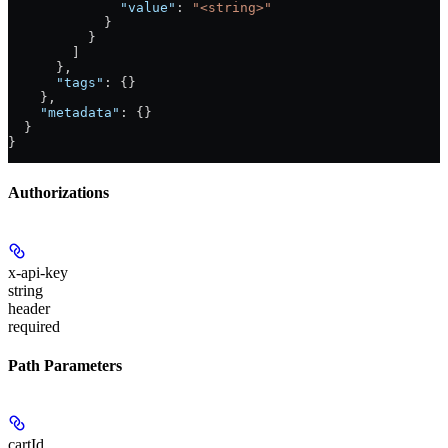
              "value"
: 
"<string>"
            }
          }
        ]
      },
      "tags"
: {}
    },
    "metadata"
: {}
  }
}
Authorizations
x-api-key
string
header
required
Path Parameters
cartId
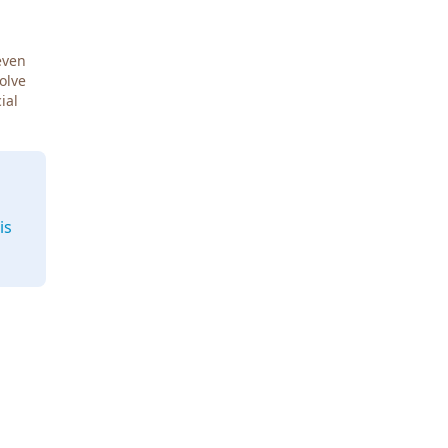
even
Solve
ial
is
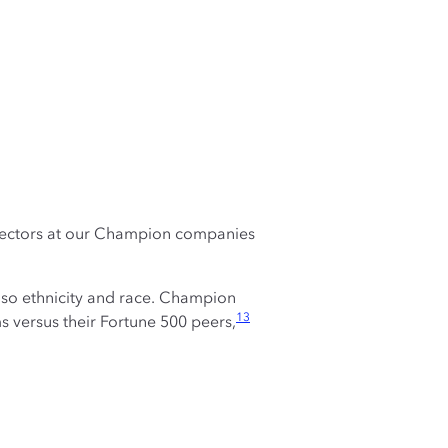
rectors at our Champion companies
so ethnicity and race. Champion
13
versus their Fortune 500 peers,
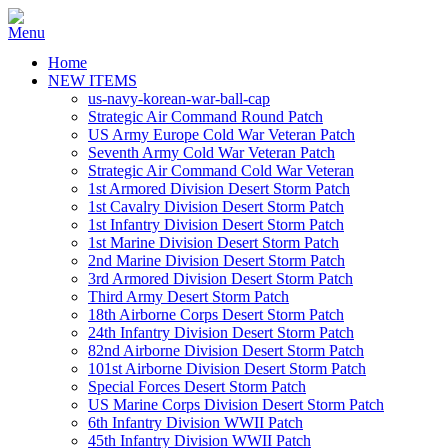
Home
NEW ITEMS
us-navy-korean-war-ball-cap
Strategic Air Command Round Patch
US Army Europe Cold War Veteran Patch
Seventh Army Cold War Veteran Patch
Strategic Air Command Cold War Veteran
1st Armored Division Desert Storm Patch
1st Cavalry Division Desert Storm Patch
1st Infantry Division Desert Storm Patch
1st Marine Division Desert Storm Patch
2nd Marine Division Desert Storm Patch
3rd Armored Division Desert Storm Patch
Third Army Desert Storm Patch
18th Airborne Corps Desert Storm Patch
24th Infantry Division Desert Storm Patch
82nd Airborne Division Desert Storm Patch
101st Airborne Division Desert Storm Patch
Special Forces Desert Storm Patch
US Marine Corps Division Desert Storm Patch
6th Infantry Division WWII Patch
45th Infantry Division WWII Patch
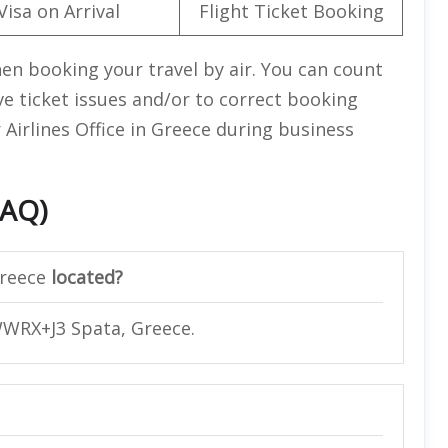
Visa on Arrival
Flight Ticket Booking
en booking your travel by air. You can count
lve ticket issues and/or to correct booking
r Airlines Office in Greece during business
FAQ)
reece
located?
 WWRX+J3 Spata, Greece.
+ + + + +
Task details:
Could you repeat all of the data exactly, minus the pictures?

Task result:
              "value"
: 
"<string>"
            }
          }
        ]
      },
      "tags"
: {}
    },
    "metadata"
: {}
  }
}
Authorizations
x-api-key
string
header
required
Path Parameters
cartId
even
Solve
ial
is
rectors at our Champion companies
so ethnicity and race. Champion
13
versus their Fortune 500 peers,
Home
NEW ITEMS
us-navy-korean-war-ball-cap
Strategic Air Command Round Patch
US Army Europe Cold War Veteran Patch
Seventh Army Cold War Veteran Patch
Strategic Air Command Cold War Veteran
1st Armored Division Desert Storm Patch
1st Cavalry Division Desert Storm Patch
1st Infantry Division Desert Storm Patch
1st Marine Division Desert Storm Patch
2nd Marine Division Desert Storm Patch
3rd Armored Division Desert Storm Patch
Third Army Desert Storm Patch
18th Airborne Corps Desert Storm Patch
24th Infantry Division Desert Storm Patch
82nd Airborne Division Desert Storm Patch
101st Airborne Division Desert Storm Patch
Special Forces Desert Storm Patch
US Marine Corps Division Desert Storm Patch
6th Infantry Division WWII Patch
45th Infantry Division WWII Patch
Visa on Arrival
Flight Ticket Booking
en booking your travel by air. You can count
lve ticket issues and/or to correct booking
r Airlines Office in Greece during business
FAQ)
reece
located?
 WWRX+J3 Spata, Greece.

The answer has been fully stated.